In reality, this happens because of a simple glitch. In order to decide what leader to turn active whenever a sublevel is entered (be it the first or not), the game reads a variable in memory. This variable is also saved onto the save game data and loaded from it. It is set whenever the player goes from one sublevel to the next, which explains why, when the next sublevel is loaded, the game selects the correct leader. However, this variable never gets set when the cave itself is entered. This means that when the first sublevel is finished loading, the game reads the variable, and uses an outdated value, last updated when a sublevel hole was entered. This glitch was not fixed for the New Play Control! rerelease.

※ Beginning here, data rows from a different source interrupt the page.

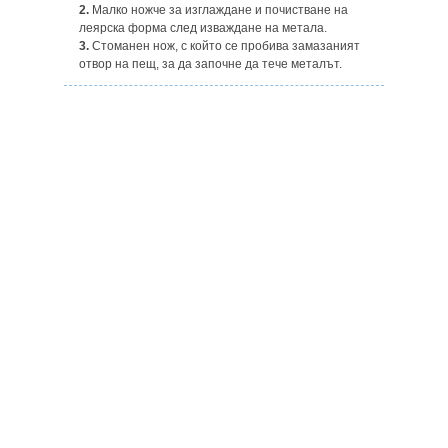
2.
Малко ножче за изглаждане и почистване на
леярска форма след изваждане на метала.
3.
Стоманен нож, с който се пробива замазаният
отвор на пещ, за да започне да тече металът.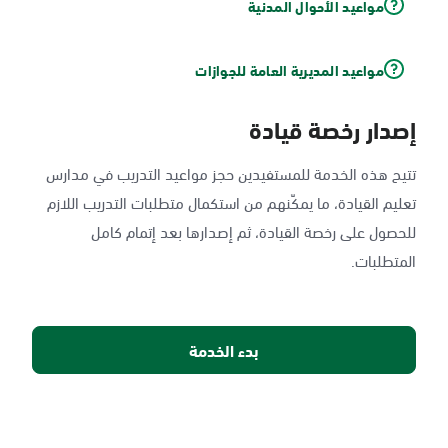
مواعيد الأحوال المدنية
مواعيد المديرية العامة للجوازات
إصدار رخصة قيادة
تتيح هذه الخدمة للمستفيدين حجز مواعيد التدريب في مدارس
تعليم القيادة، ما يمكّنهم من استكمال متطلبات التدريب اللازم
للحصول على رخصة القيادة، ثم إصدارها بعد إتمام كامل
المتطلبات.
بدء الخدمة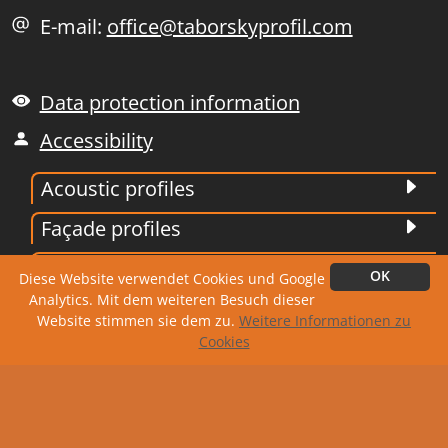
E-mail:
office@taborskyprofil.com
Data protection information
Accessibility
Acoustic profiles
Façade profiles
Trapezoidal profiles
OK
Diese Website verwendet Cookies und Google
Analytics. Mit dem weiteren Besuch dieser
Corrugated profiles
Website stimmen sie dem zu.
Weitere Informationen zu
Cookies
Roofing tile
Edging and stamping technology
Siding profiles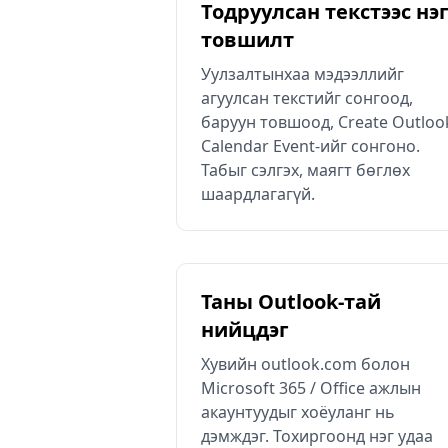
Тодруулсан текстээс нэ
товшилт
Уулзалтынхаа мэдээллийг
агуулсан текстийг сонгоод,
баруун товшоод, Create Outloo
Calendar Event-ийг сонгоно.
Табыг сэлгэх, маягт бөглөх
шаардлагагүй.
Таны Outlook-тай
нийцдэг
Хувийн outlook.com болон
Microsoft 365 / Office ажлын
акаунтуудыг хоёуланг нь
дэмждэг. Тохиргоонд нэг удаа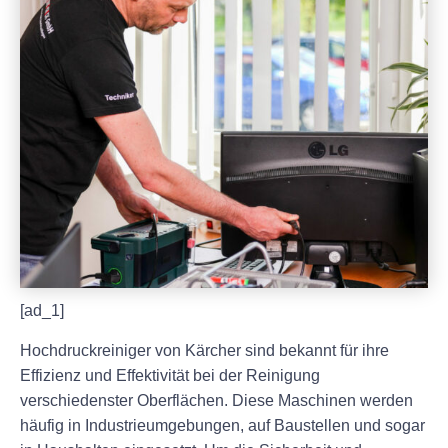
[ad_1]
Hochdruckreiniger von Kärcher sind bekannt für ihre
Effizienz und Effektivität bei der Reinigung
verschiedenster Oberflächen. Diese Maschinen werden
häufig in Industrieumgebungen, auf Baustellen und sogar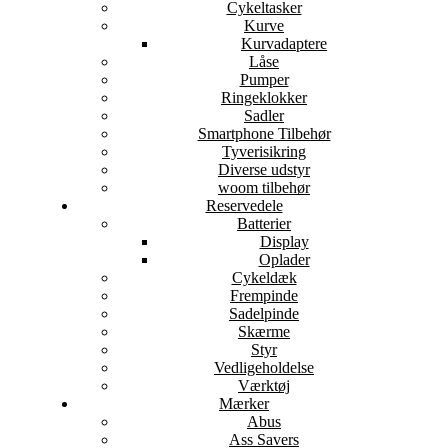
Cykeltasker
Kurve
Kurvadaptere
Låse
Pumper
Ringeklokker
Sadler
Smartphone Tilbehør
Tyverisikring
Diverse udstyr
woom tilbehør
Reservedele
Batterier
Display
Oplader
Cykeldæk
Frempinde
Sadelpinde
Skærme
Styr
Vedligeholdelse
Værktøj
Mærker
Abus
Ass Savers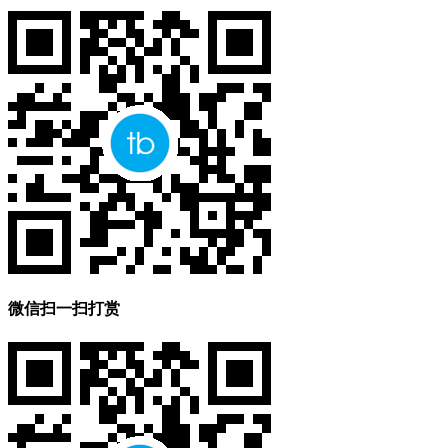
微信扫一扫打赏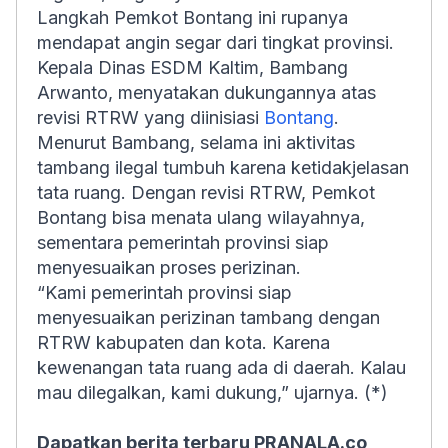
Langkah Pemkot Bontang ini rupanya
mendapat angin segar dari tingkat provinsi.
Kepala Dinas ESDM Kaltim, Bambang
Arwanto, menyatakan dukungannya atas
revisi RTRW yang diinisiasi
Bontang
.
Menurut Bambang, selama ini aktivitas
tambang ilegal tumbuh karena ketidakjelasan
tata ruang. Dengan revisi RTRW, Pemkot
Bontang bisa menata ulang wilayahnya,
sementara pemerintah provinsi siap
menyesuaikan proses perizinan.
“Kami pemerintah provinsi siap
menyesuaikan perizinan tambang dengan
RTRW kabupaten dan kota. Karena
kewenangan tata ruang ada di daerah. Kalau
mau dilegalkan, kami dukung,” ujarnya. (*)
Dapatkan berita terbaru PRANALA.co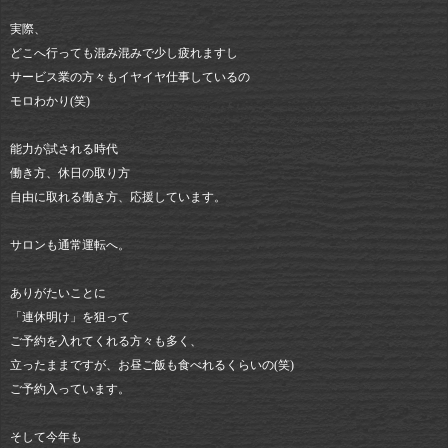
実際、
どこへ行っても混み混みで少し疲れますし
サービス業の方々もイヤイヤ仕事しているの
モロわかり(笑)
能力が試される時代
働き方、休日の取り方
自由に取れる働き方、応援しています。
サロンも通常運転へ。
ありがたいことに
「連休明け」を狙って
ご予約を入れてくれる方々も多く、
立ったままですが、お昼ご飯も食べれるくらいの(笑)
ご予約入っています。
そして今年も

It can also be noted that Challenge Mode uses a different behavior, without a glitch, and that the default value of the variable is 0, meaning that at the start of the game, before the player goes from one sublevel to the next, the game will make Olimar the active leader when entering a cave.
Hole entrance grunt mixup
When entering a cave or sublevel hole, each leader grunts as he jumps. However, the first leader to jump will always make Olimar's sound effect, and the one behind will always make Louie's, regardless of the existing leaders and their order. The only exception is if the second leader is fallen, at which point only the first leader will grunt, still with Olimar's voice.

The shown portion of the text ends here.